Interview mit Sportschütze André Link

Die Olympischen Spiele in Rio waren das größte Sportfest der Welt. Es war bereits die 31. Olympiade und die erste in Südamerika. 11 458 Sportler aus 206 Nationen kämpften in 306 Wettbewerben und 28 Sportarten um Medaillen. Unter den Teilnehmern war auch Sportschütze André Link aus Pforzheim, der von der Sparkasse Pforzheim Calw unterstützt wurde. Direkt nach den Spielen hat er uns einige Fragen zu seinen Erlebnissen beantwortet.

André, die deutschen Schützen waren bei der Olympiade so gut wie noch nie. Du bist in Deinem Wettbewerb in Rio Fünfter geworden? Bist Du zufrieden damit?

Ja, durch den Erfolg der anderen war die Stimmung im Team super. Ich konnte befreit von Gedanken wie „jetzt muss ich das noch rumreißen, sonst gehen die Schützen wieder ohne Medaille nach Hause und verschwinden in der Bedeutungslosigkeit“, an den Wettkampf herangehen. Ich konnte meinen Wettkampf ohne Druck von außen angehen. Der Druck, den ich mir selbst mache, reicht mir vollkommen aus. Hätte mir vorher jemand den 5. Platz als endgültige Platzierung angeboten, hätte ich ihn ohne weiter nachzudenken genommen. Ich weiß natürlich, dass während des Wettkampfs dann mehr drin war und ich auch noch Chancen auf eine Medaille und auch auf Gold hatte. Zum Schluss musste ich mich aber drei deutlich erfahreneren Schützen und meinem direktesten Rivalen geschlagen geben. Mit dem streite ich mich nun seit 2013 im Juniorenbereich und nun auch bei den Erwachsenen bei allen möglichen internationalen Wettkämpfen um die Medaillen.
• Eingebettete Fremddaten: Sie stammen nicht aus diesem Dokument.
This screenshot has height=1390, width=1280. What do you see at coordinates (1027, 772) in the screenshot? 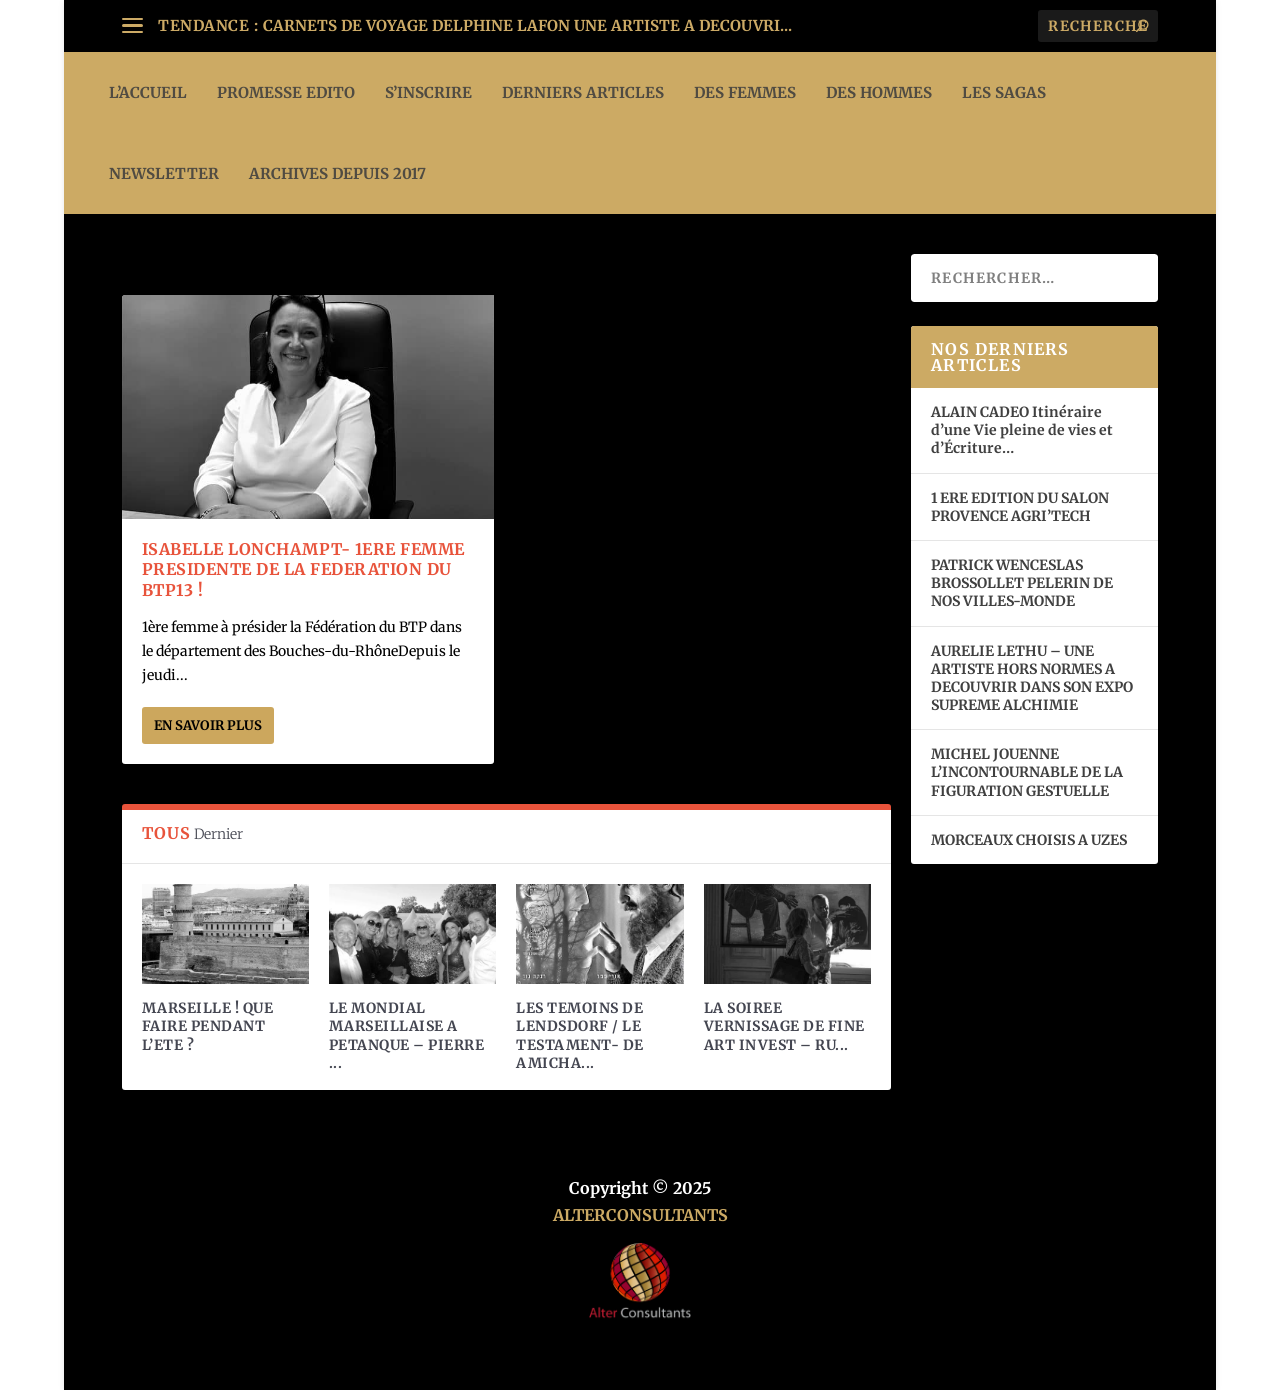 I see `MICHEL JOUENNE L’INCONTOURNABLE DE LA FIGURATION GESTUELLE` at bounding box center [1027, 772].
Wie haben Dir die Unterkünfte gefallen?

Naja, so richtig gefallen konnten die einem nicht. Es waren Apartments mit je drei Bädern, 4 Zimmern, einem „Wohnzimmer“ und einem Balkon. Soweit so gut, leider war die Einrichtung der Inbegriff des Wortes „karg“: Weißer Boden, weiße Wände, weiße Decke, ein kleiner Tisch und ein paar Sitzsäcke im Wohnzimmer, Betten, billige, schlecht zusammengebaute Nachttische und ein kleiner Aufstellschrank aus Stoff (wie ihn manche vielleicht zum Campen mitnehmen würden) in den Zimmern. Das war‘s dann aber auch schon. Damit hatte ich aber noch Glück, denn immerhin gab es in meinem Zimmer keine Baumängel. Bei einem unserer Trainer lief das Wasser in der Dusche kaum ab, bei einem anderen kam es dafür durch die Decke und es hat angefangen zu Schimmeln. Im Zimmer neben mir war ein Schlauch in der Klimaanlage kaputt bzw. nicht richtig fest, so dass diese ca. einen Liter Kondenswasser pro Stunde produziert hat, welches dann die Wand hinuntergelaufen ist. Von den zahlreichen Fällen verstopfter Toiletten, von denen man gehört hat, waren wir glücklicherweise nicht betroffen. Aber vom „Gefällt mir“-Status waren die Unterbringungen ein gutes Stück entfernt.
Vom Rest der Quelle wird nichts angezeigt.